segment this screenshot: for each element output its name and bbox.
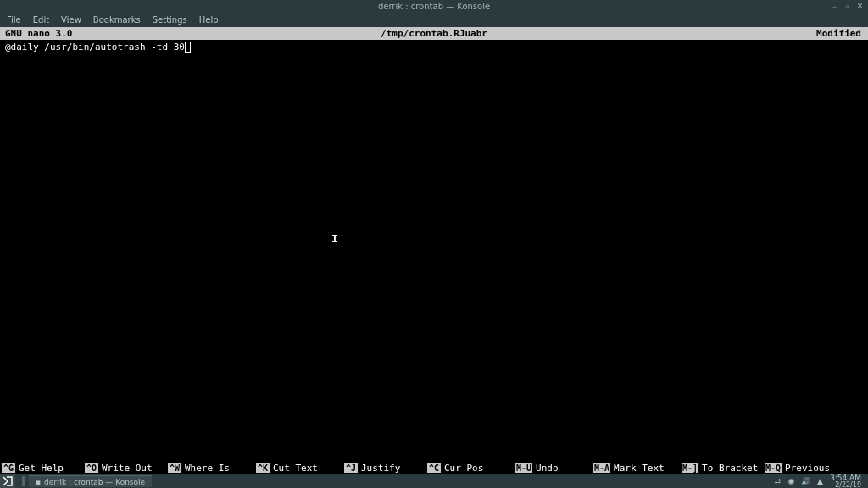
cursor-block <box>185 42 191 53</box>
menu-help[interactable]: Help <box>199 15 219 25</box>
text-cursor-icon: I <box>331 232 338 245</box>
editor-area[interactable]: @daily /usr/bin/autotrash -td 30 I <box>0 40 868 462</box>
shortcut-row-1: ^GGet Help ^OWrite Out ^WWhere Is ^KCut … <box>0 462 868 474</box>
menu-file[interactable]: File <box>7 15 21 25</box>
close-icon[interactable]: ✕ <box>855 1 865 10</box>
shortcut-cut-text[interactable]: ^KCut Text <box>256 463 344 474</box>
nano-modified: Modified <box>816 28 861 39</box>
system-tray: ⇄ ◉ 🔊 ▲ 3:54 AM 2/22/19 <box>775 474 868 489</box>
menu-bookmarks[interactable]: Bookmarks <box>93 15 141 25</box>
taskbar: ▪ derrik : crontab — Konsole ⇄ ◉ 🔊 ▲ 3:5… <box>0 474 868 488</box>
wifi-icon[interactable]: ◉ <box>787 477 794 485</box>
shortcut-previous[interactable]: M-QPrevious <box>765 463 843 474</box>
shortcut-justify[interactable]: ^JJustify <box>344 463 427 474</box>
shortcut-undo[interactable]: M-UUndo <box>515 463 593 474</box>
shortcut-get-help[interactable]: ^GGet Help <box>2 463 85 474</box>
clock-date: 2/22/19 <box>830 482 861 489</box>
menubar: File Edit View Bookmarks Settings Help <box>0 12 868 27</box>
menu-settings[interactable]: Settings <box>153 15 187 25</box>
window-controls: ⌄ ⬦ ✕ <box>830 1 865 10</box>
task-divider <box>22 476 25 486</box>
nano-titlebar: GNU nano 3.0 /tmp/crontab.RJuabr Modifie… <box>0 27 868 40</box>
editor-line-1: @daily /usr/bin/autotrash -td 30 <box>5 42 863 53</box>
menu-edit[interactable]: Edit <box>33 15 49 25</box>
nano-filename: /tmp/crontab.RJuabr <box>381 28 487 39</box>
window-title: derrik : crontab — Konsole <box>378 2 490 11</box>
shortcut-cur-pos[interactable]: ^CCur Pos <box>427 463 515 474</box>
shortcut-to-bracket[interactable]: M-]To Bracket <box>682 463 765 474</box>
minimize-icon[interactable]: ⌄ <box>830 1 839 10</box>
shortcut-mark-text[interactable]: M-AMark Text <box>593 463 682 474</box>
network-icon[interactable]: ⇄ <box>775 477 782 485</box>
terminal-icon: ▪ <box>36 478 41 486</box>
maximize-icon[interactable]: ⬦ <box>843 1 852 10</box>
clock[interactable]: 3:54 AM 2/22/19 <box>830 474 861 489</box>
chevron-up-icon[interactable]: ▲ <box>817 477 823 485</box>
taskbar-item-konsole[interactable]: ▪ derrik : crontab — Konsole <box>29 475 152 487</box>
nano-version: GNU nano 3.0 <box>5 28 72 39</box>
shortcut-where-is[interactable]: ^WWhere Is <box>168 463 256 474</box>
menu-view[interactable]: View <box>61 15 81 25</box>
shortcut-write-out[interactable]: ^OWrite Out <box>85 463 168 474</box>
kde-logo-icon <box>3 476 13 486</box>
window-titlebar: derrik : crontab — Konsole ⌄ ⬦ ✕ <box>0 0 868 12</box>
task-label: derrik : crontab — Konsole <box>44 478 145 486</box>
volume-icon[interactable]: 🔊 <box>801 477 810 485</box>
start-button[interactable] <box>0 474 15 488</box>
==
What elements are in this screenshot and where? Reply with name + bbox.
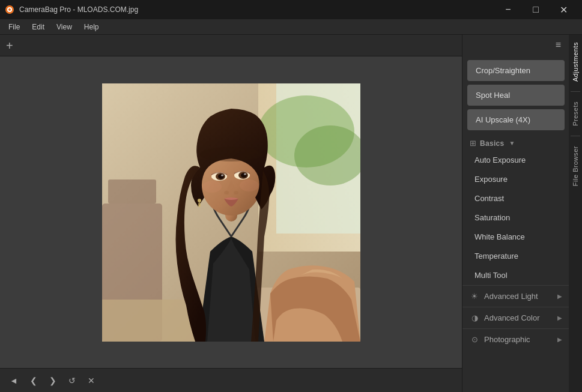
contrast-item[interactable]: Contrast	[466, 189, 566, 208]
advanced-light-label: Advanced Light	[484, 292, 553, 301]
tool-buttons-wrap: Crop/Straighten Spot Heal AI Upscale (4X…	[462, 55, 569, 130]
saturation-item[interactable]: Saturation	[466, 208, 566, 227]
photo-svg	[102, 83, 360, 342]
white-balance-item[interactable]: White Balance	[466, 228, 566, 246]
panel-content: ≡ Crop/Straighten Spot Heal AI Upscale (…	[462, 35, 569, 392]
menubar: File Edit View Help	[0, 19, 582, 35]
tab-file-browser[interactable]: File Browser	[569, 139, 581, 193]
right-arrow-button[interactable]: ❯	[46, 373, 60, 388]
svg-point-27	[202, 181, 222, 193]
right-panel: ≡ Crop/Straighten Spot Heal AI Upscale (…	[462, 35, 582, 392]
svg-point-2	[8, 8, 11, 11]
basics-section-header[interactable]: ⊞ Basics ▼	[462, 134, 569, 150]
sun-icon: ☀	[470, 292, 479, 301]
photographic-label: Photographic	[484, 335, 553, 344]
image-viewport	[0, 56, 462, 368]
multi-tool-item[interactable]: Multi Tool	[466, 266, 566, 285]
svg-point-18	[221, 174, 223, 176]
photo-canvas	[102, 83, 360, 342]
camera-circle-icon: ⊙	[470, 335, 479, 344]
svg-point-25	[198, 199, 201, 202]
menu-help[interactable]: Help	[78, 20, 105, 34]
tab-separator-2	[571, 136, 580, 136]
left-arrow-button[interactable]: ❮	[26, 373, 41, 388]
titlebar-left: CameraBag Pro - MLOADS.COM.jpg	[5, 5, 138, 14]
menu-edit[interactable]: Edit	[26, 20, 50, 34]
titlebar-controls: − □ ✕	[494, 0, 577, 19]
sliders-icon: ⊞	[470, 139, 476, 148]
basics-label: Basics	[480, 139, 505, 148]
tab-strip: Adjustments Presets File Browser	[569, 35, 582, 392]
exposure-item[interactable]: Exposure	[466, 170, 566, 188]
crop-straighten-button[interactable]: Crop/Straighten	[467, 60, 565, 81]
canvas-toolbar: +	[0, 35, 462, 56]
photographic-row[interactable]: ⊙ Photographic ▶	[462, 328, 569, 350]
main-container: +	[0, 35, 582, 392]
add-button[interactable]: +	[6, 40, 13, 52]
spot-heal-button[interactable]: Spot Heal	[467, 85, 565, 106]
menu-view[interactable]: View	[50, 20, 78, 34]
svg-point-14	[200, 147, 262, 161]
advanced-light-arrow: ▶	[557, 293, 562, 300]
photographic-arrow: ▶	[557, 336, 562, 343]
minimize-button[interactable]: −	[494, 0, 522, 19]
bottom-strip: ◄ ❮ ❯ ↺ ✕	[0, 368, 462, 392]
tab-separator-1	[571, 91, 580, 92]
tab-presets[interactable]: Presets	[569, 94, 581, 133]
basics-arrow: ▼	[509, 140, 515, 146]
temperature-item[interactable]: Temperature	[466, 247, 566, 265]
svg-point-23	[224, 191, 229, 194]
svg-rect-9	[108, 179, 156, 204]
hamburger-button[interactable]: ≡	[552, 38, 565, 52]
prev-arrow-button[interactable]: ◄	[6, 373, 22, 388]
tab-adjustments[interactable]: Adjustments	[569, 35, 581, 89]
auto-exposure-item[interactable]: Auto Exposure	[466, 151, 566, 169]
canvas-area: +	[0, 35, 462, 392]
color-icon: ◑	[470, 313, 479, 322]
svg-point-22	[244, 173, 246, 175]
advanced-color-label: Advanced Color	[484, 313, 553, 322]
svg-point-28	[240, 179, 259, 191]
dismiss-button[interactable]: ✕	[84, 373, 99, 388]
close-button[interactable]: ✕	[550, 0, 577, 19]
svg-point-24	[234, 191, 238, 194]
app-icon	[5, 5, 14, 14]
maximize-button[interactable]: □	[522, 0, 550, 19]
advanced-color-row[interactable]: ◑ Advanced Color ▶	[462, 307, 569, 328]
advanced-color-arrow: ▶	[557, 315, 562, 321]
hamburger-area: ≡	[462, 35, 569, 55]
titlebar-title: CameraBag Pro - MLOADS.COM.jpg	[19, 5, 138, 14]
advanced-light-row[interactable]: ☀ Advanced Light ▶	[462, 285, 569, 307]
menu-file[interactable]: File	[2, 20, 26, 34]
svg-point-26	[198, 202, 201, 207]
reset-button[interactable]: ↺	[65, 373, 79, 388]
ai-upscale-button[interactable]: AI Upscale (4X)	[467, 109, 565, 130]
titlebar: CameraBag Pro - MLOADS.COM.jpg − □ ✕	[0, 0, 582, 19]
---
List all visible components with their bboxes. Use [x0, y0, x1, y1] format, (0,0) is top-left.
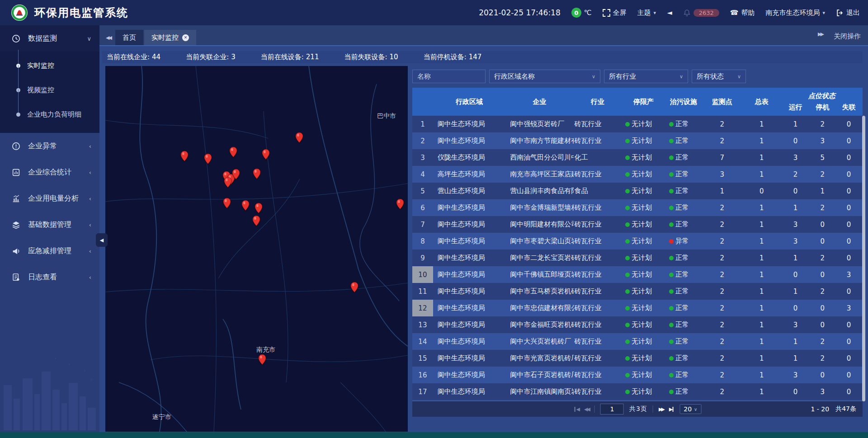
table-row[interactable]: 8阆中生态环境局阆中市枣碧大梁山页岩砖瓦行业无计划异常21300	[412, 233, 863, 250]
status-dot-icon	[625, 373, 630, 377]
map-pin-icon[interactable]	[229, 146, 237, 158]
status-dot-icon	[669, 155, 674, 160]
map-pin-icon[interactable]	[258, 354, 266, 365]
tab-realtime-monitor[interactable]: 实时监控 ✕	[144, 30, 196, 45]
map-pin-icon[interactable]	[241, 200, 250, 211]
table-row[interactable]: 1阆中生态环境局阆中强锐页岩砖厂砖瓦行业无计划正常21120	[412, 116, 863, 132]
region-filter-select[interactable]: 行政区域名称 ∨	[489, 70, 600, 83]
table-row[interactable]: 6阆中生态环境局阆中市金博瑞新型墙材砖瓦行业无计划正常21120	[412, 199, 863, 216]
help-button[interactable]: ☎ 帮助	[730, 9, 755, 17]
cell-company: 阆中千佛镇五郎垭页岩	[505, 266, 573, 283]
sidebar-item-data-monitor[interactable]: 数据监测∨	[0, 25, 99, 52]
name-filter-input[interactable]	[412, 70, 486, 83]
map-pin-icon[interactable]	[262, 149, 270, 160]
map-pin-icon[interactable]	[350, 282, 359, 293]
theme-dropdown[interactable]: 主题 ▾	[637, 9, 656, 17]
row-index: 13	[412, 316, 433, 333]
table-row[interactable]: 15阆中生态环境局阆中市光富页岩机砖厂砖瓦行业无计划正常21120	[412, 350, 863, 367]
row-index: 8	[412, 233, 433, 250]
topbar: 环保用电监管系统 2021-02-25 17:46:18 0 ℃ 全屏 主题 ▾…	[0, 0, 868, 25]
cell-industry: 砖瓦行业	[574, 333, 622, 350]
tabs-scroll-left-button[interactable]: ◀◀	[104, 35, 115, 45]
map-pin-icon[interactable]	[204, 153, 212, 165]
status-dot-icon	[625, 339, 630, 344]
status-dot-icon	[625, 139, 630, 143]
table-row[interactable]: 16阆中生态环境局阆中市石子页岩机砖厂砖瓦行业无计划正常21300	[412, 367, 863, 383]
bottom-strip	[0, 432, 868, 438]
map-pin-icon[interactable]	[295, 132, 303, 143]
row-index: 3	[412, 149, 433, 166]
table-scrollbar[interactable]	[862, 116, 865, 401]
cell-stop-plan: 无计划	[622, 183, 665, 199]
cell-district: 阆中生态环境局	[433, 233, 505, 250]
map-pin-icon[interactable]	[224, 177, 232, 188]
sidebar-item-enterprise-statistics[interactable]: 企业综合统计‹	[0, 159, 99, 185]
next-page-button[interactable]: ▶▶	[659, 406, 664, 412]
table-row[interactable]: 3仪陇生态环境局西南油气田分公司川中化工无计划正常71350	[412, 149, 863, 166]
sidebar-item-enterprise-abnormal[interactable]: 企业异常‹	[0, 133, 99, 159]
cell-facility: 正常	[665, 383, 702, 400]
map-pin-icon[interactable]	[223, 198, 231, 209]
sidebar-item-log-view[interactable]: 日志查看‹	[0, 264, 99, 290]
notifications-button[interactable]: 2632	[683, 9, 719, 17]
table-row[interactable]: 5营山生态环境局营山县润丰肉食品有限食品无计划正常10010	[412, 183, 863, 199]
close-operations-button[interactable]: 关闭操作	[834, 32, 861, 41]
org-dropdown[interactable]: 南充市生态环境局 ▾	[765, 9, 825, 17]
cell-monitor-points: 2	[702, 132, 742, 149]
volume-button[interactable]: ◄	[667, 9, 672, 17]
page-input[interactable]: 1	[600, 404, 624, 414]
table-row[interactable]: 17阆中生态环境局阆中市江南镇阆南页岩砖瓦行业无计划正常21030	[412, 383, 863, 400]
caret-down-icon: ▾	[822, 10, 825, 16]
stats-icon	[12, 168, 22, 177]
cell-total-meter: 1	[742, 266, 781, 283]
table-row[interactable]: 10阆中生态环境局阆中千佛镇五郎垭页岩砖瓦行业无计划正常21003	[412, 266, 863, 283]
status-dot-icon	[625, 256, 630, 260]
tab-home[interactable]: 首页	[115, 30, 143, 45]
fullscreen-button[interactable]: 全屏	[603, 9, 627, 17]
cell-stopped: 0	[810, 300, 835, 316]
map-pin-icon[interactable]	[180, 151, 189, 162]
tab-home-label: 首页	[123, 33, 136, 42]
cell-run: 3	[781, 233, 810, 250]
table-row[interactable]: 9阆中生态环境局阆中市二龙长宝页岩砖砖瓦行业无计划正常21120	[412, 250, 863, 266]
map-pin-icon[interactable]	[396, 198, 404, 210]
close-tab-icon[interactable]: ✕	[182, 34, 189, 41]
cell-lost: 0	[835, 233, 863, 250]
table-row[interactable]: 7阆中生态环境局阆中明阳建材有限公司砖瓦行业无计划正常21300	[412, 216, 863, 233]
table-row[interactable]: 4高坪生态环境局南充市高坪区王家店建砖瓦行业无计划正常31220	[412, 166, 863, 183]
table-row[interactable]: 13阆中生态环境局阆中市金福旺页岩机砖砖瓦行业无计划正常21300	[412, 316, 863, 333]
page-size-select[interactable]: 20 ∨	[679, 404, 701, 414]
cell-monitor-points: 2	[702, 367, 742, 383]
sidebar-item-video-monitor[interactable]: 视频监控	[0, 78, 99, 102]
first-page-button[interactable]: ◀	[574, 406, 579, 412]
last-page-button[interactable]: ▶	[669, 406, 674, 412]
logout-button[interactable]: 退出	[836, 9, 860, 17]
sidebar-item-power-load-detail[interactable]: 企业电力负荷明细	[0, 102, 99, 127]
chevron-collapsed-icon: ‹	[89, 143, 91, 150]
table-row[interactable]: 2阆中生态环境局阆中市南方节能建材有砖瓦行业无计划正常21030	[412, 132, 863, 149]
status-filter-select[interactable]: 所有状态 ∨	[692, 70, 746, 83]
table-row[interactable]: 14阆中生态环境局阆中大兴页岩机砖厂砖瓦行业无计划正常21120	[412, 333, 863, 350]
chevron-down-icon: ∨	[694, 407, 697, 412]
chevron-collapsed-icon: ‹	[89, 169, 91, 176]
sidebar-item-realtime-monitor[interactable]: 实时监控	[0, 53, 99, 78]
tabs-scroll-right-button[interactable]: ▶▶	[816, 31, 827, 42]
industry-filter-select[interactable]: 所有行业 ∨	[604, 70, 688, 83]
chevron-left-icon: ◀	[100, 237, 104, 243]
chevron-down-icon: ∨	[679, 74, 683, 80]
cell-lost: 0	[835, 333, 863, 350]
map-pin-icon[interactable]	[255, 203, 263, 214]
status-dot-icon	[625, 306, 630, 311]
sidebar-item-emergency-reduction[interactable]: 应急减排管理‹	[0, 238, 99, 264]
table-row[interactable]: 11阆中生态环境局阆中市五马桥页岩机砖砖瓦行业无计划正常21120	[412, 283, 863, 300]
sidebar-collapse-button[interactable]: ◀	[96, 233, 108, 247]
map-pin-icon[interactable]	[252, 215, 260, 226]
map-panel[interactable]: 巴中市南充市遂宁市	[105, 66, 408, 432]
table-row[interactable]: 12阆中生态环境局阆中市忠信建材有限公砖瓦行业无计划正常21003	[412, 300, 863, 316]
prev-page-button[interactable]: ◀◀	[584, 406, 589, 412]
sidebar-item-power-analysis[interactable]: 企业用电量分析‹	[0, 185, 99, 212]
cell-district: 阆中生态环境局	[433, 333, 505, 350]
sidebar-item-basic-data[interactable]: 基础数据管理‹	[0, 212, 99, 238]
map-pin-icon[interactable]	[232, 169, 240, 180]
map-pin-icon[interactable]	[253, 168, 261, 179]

**ACTION ITEM:** Go through the data line by line and work out how many lines contain "close". Give only that number.

**ANSWER BELOW:** 4